Negative Ned - SBW

They say that negative news sells, well thankfully we're not in the news business. We preach the positive here at the Niche Cache, because who really wants to read a whole bunch of negative shit that goes for shock factor to get a few views? We do however believe in sharing both sides to the story, so while we'll continue to keep the general positive vibe throughout the Nichey Niche, we'll offer up some negative views for all you Neds and Nevilles. Just cos we can really. Oh, and to show we can do it better than them.

Sonny Bill Williams aye. An easy place to start, but we'll add our bit of funk to it to keep it different. SBW bowed out of the NRL, he did so as only SBW can, giving his all and generally being awesome against the Bunnies. He'll go to rugby, wait he's probably already hopped on a plane, got the All Blacks playbook and is remembering how to hit a ruck. For some reason he's being rushed back in to the All Blacks set up, probably because he wants to. Strange.

What this kinda shows us though, is that there's a need for SBW in the black jersey, rather swiftly. Is there really though? I dunno, there's some pretty handy lads who can do a decent job for me, with Malakai Fekitoa leading that list followed by a pretty long list of All Black ready and future prospects in the wings. We're the great New Zealand for shit's sake! We've got rugby players lining up, ready to go just add some hot water. 

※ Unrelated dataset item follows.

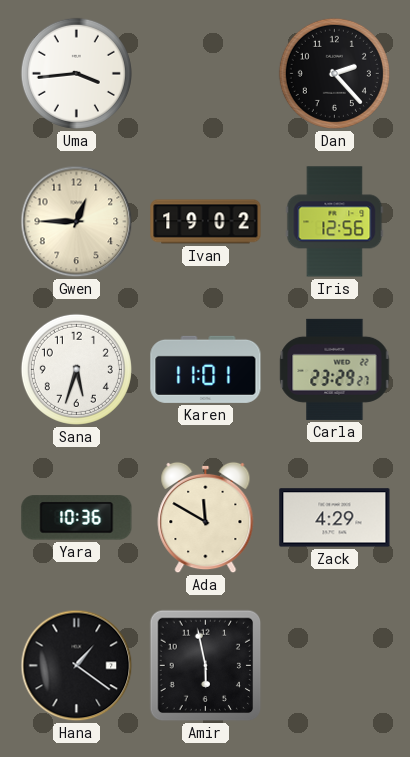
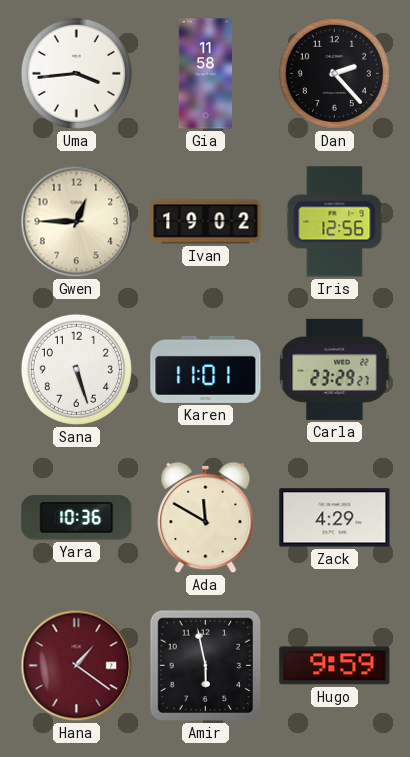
Gia: none -> 11:58
Sana: 5:33 -> 5:27
Hana dial: black -> burgundy
Hugo: none -> 9:59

But there's SBW. Either SBW comes in and takes the place of a young gun, pushing him to the bench to chill for a minute (either maintain patience or get sick of waiting and head abroad and then receive criticism for doing so) or SBW chills out and people kick up a fuss about what a waste of time he and the process is. I get the slightest whiff of desperation. 

This is all only going to make the All Blacks midfield a murky river, full of mangroves and eels. It's going to get messy, I can see it and whether it's SBW, another player, the media or the public, someone will get their knickers in a twist. What happens if we turn to custard at the next World Cup? 

Hmm, at least SBW and Sam Burgess can continue their battle.